Directions for this task
Drop the pictures, then extract the listing word for word.

Listed records
☆ ☆ ☆ ☆
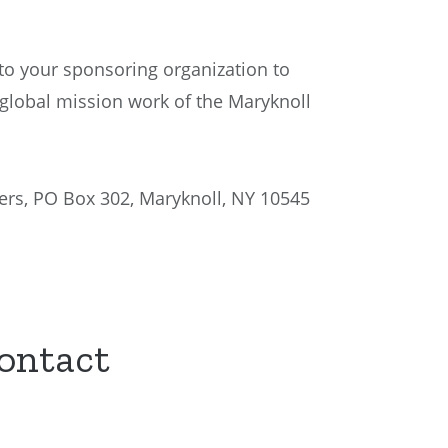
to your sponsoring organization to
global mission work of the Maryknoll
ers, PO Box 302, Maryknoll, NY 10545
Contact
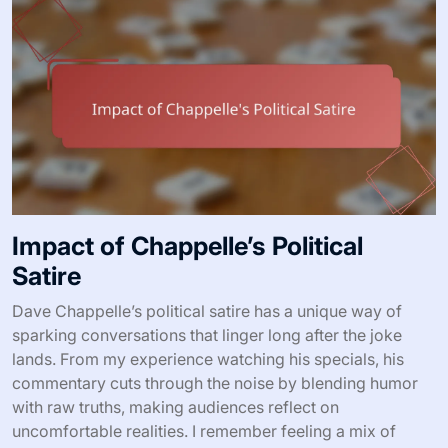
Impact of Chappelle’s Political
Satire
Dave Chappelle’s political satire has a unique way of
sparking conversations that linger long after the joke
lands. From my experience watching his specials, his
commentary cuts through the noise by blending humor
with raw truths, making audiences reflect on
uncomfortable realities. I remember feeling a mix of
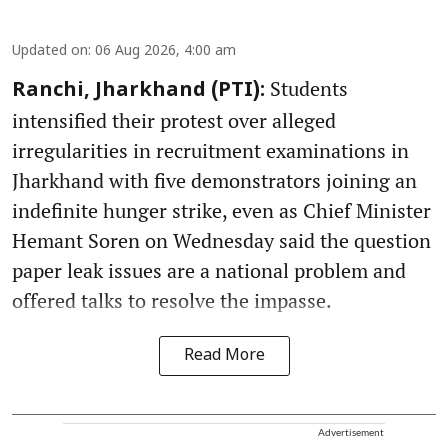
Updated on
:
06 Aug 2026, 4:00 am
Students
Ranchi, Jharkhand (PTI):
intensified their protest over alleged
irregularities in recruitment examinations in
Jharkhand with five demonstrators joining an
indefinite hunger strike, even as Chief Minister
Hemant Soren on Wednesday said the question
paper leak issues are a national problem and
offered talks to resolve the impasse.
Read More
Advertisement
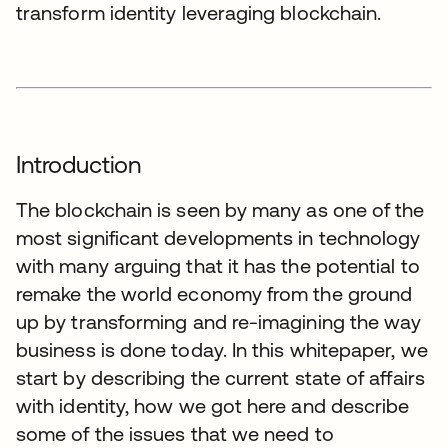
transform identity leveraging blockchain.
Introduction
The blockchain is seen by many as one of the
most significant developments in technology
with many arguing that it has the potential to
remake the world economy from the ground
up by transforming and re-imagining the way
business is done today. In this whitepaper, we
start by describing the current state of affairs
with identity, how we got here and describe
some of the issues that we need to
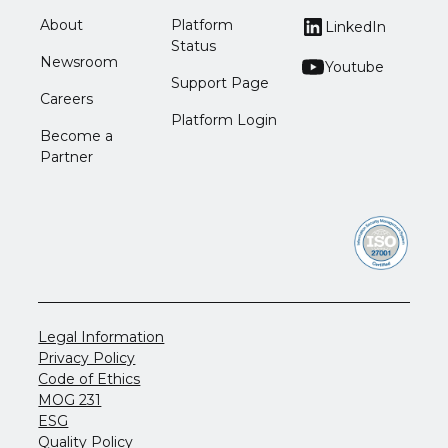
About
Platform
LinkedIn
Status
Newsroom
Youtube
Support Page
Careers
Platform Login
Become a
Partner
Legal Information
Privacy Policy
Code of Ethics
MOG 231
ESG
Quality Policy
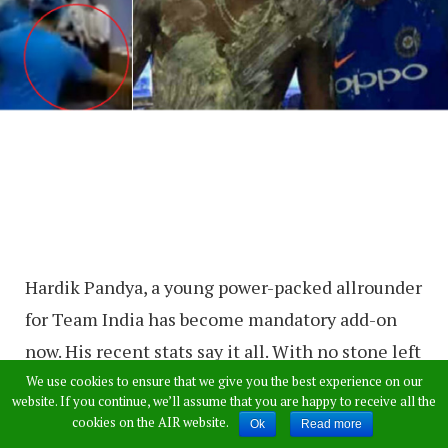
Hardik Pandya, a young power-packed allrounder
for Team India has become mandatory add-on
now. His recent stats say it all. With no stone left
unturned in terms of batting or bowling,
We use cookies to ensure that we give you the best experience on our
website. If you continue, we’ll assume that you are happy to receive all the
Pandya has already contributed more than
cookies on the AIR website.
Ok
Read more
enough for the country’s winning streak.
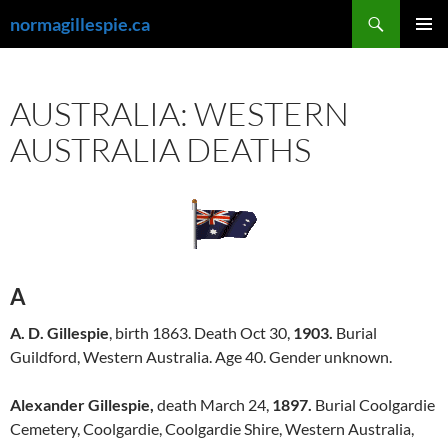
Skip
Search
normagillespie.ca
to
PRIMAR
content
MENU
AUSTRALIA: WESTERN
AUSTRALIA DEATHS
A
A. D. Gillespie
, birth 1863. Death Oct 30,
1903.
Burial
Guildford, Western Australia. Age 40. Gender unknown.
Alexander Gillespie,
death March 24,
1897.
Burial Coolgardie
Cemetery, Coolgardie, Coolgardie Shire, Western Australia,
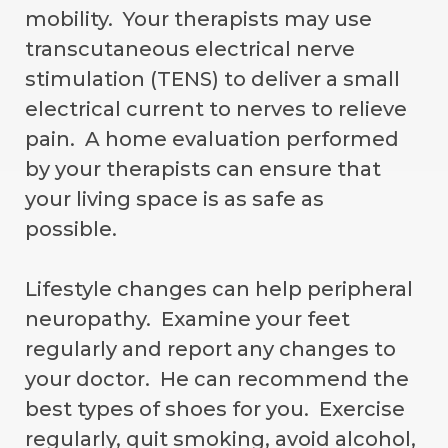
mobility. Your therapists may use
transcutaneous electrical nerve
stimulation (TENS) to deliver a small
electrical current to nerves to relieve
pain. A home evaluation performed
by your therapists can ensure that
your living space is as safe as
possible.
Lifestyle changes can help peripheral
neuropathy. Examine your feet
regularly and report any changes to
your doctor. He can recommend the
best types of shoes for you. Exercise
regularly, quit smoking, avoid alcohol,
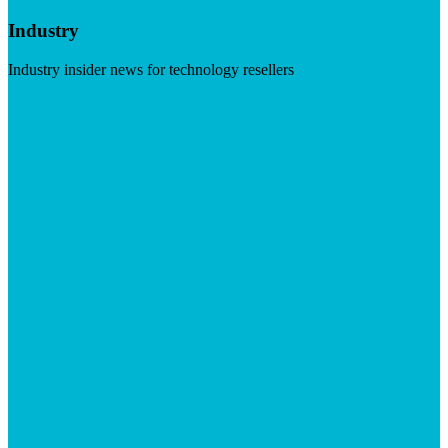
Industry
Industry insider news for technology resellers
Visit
☆ ☆ ☆ ☆
Solution
to your sponsoring organization to
global mission work of the Maryknoll
ers, PO Box 302, Maryknoll, NY 10545
Contact
Impact of Chappelle’s Political
Satire
Dave Chappelle’s political satire has a unique way of
sparking conversations that linger long after the joke
lands. From my experience watching his specials, his
commentary cuts through the noise by blending humor
with raw truths, making audiences reflect on
uncomfortable realities. I remember feeling a mix of
Updated on
:
06 Aug 2026, 4:00 am
Students
Ranchi, Jharkhand (PTI):
intensified their protest over alleged
irregularities in recruitment examinations in
Jharkhand with five demonstrators joining an
indefinite hunger strike, even as Chief Minister
Hemant Soren on Wednesday said the question
paper leak issues are a national problem and
offered talks to resolve the impasse.
Read More
Advertisement
transform identity leveraging blockchain.
Introduction
The blockchain is seen by many as one of the
most significant developments in technology
with many arguing that it has the potential to
remake the world economy from the ground
up by transforming and re-imagining the way
business is done today. In this whitepaper, we
start by describing the current state of affairs
with identity, how we got here and describe
some of the issues that we need to
About
Platform
LinkedIn
Status
Newsroom
Youtube
Support Page
Careers
Platform Login
Become a
Partner
Legal Information
Privacy Policy
Code of Ethics
MOG 231
ESG
Quality Policy
Hardik Pandya, a young power-packed allrounder
for Team India has become mandatory add-on
now. His recent stats say it all. With no stone left
unturned in terms of batting or bowling,
We use cookies to ensure that we give you the best experience on our
website. If you continue, we’ll assume that you are happy to receive all the
Pandya has already contributed more than
cookies on the AIR website.
Ok
Read more
enough for the country’s winning streak.
Skip
Search
normagillespie.ca
to
PRIMAR
content
MENU
AUSTRALIA: WESTERN
AUSTRALIA DEATHS
A
A. D. Gillespie
, birth 1863. Death Oct 30,
1903.
Burial
Guildford, Western Australia. Age 40. Gender unknown.
Alexander Gillespie,
death March 24,
1897.
Burial Coolgardie
Cemetery, Coolgardie, Coolgardie Shire, Western Australia,
mobility. Your therapists may use
transcutaneous electrical nerve
stimulation (TENS) to deliver a small
electrical current to nerves to relieve
pain. A home evaluation performed
by your therapists can ensure that
your living space is as safe as
possible.
Lifestyle changes can help peripheral
neuropathy. Examine your feet
regularly and report any changes to
your doctor. He can recommend the
best types of shoes for you. Exercise
regularly, quit smoking, avoid alcohol,
Industry
Industry insider news for technology resellers
Visit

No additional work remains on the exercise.